House, Senate Committees Advance Budget Transparency Bills

Both the House and Senate government oversight committees have advanced legislation that would make information regarding federal government spending more transparent to the public. The legislation, entitled the Congressional Budget Justification Transparency Act of 2019, was introduced by Congressmen Mike Quigley (D-IL) in the House and Gary Peters (D-MI) in the Senate.

Under the legislation (House bill H.R. 4894, Senate bill S. 2560), all federal agencies would be required to post their congressional budget justification on their website. The Office of Management and Budget (OMB) would also need to establish a public website with links to all the budget justifications and the Treasury Department would be required to post the agencies’ budget documents on USAspending.gov.

According to reports from GovExec, OMB only requires executive branch agencies to publish their congressional budget justifications online and its website only has the information from the White House.

When the Congressional Budget Justification Transparency Act was introduced in the fall, 29 good government groups, nonprofits, and unions wrote to congressional leaders that it “would provide needed transparency and accountability to agency spending proposals.”

Lead Senate Cosponsor Rob Portman (R-OH) explained in a bipartisan news release on the bill with Senator Peters, “Ohioans and all Americans should be able easily evaluate how the federal government is spending their hard-earned tax dollars.
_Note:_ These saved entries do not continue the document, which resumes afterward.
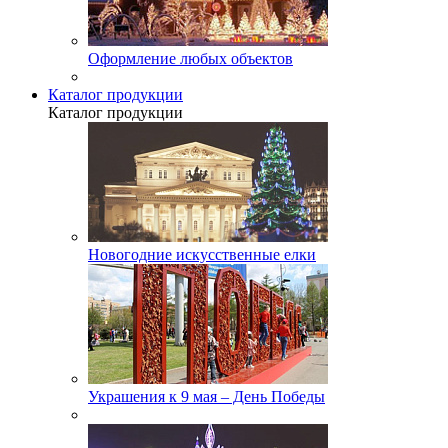
Оформление любых объектов
Каталог продукции
Каталог продукции
Новогодние искусственные елки
Украшения к 9 мая – День Победы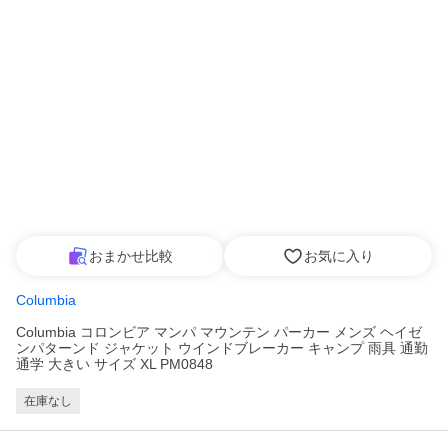
おまかせ比較
お気に入り
Columbia
Columbia コロンビア マンパ マウンテン パーカー メンズ ヘイゼ
ンパターンド ジャケット ウインドブレーカー キャンプ 雨具 通勤
通学 大きい サイズ XL PM0848
在庫なし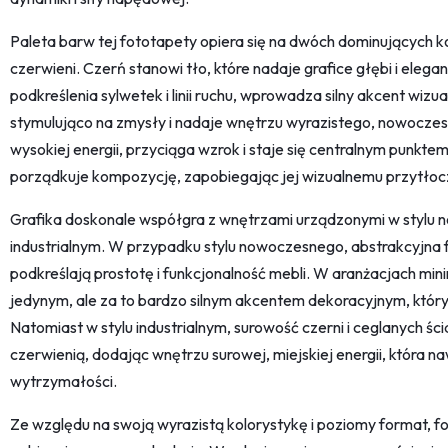
Paleta barw tej fototapety opiera się na dwóch dominujących kol
czerwieni. Czerń stanowi tło, które nadaje grafice głębi i elega
podkreślenia sylwetek i linii ruchu, wprowadza silny akcent wizu
stymulująco na zmysły i nadaje wnętrzu wyrazistego, nowoczes
wysokiej energii, przyciąga wzrok i staje się centralnym punkte
porządkuje kompozycję, zapobiegając jej wizualnemu przytłoc
Grafika doskonale współgra z wnętrzami urządzonymi w stylu 
industrialnym. W przypadku stylu nowoczesnego, abstrakcyjna f
podkreślają prostotę i funkcjonalność mebli. W aranżacjach mini
jedynym, ale za to bardzo silnym akcentem dekoracyjnym, któ
Natomiast w stylu industrialnym, surowość czerni i ceglanych śc
czerwienią, dodając wnętrzu surowej, miejskiej energii, która na
wytrzymałości.
Ze względu na swoją wyrazistą kolorystykę i poziomy format, fot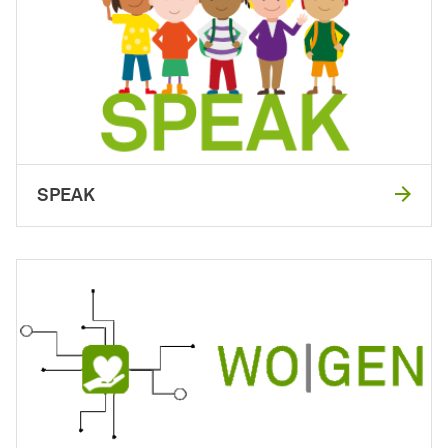
SPEAK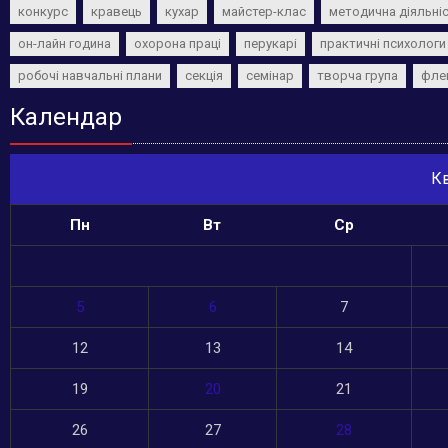
конкурс
кравець
кухар
майстер-клас
методична діяльні
он-лайн година
охорона праці
перукарі
практичні психологи
робочі навчальні плани
секція
семінар
творча група
фле
Календар
Кв
Пн
Вт
Ср
5
6
7
12
13
14
19
20
21
26
27
28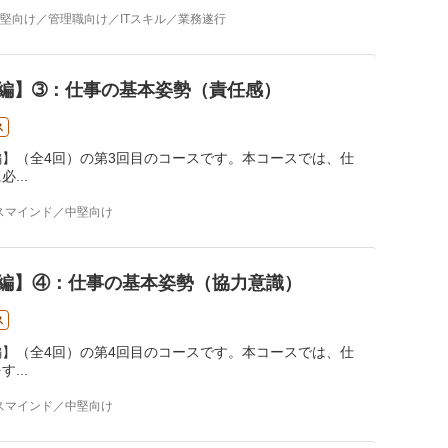
堅向け／管理職向け／ITスキル／業務遂行
編】➂：仕事の基本姿勢（責任感）
ス
】（全4回）の第3回目のコースです。本コースでは、仕
に必
...
スマインド／中堅向け
編】④：仕事の基本姿勢（協力意識）
ス
】（全4回）の第4回目のコースです。本コースでは、仕
をす
...
スマインド／中堅向け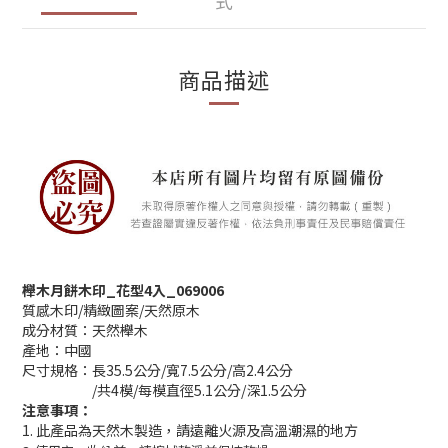
式
商品描述
櫸木月餅木印_花型4入_069006
質感木印/精緻圖案/天然原木
成分材質：天然櫸木
產地：中國
尺寸規格：長35.5公分/寬7.5公分/高2.4公分
/共4模/每模直徑5.1公分/深1.5公分
注意事項：
1. 此產品為天然木製造，請遠離火源及高溫潮濕的地方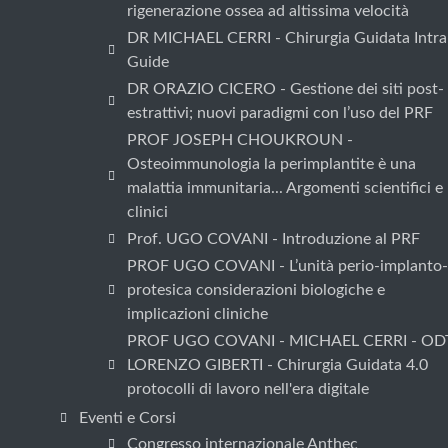
rigenerazione ossea ad altissima velocità
DR MICHAEL CERRI - Chirurgia Guidata Intra
Guide
DR ORAZIO CICERO - Gestione dei siti post-
estrattivi; nuovi paradigmi con l’uso del PRF
PROF JOSEPH CHOUKROUN -
Osteoimmunologia la perimplantite è una
malattia immunitaria... Argomenti scientifici e
clinici
Prof. UGO COVANI - Introduzione al PRF
PROF UGO COVANI - L’unità perio-implanto-
protesica considerazioni biologiche e
implicazioni cliniche
PROF UGO COVANI - MICHAEL CERRI - OD
LORENZO GIBERTI - Chirurgia Guidata 4.0
protocolli di lavoro nell'era digitale
Eventi e Corsi
Congresso internazionale Anthec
This bipartisan legislation will improve federal government transparency by requiring federal agencies to publish their annual budget justifications on a centralized website.”

"Government accountability is a fundamental principle in a democracy, and knowing the government's accounts – how agencies plan to spend taxpayer funds – is the bedrock for such accountability," said Daniel Schuman, Policy Director at Demand Progress in the release. "Senators Gary Peters and Rob Portman have rightly decided to hold the government to account by introducing legislation to require all its spending plans to be available online in one spot so that everyone can see how they intend to spend taxpayer funds."

Now that both House and Senate bills have passed out of their respective committees, the pieces of legislation will head to the floor in both chambers for a vote.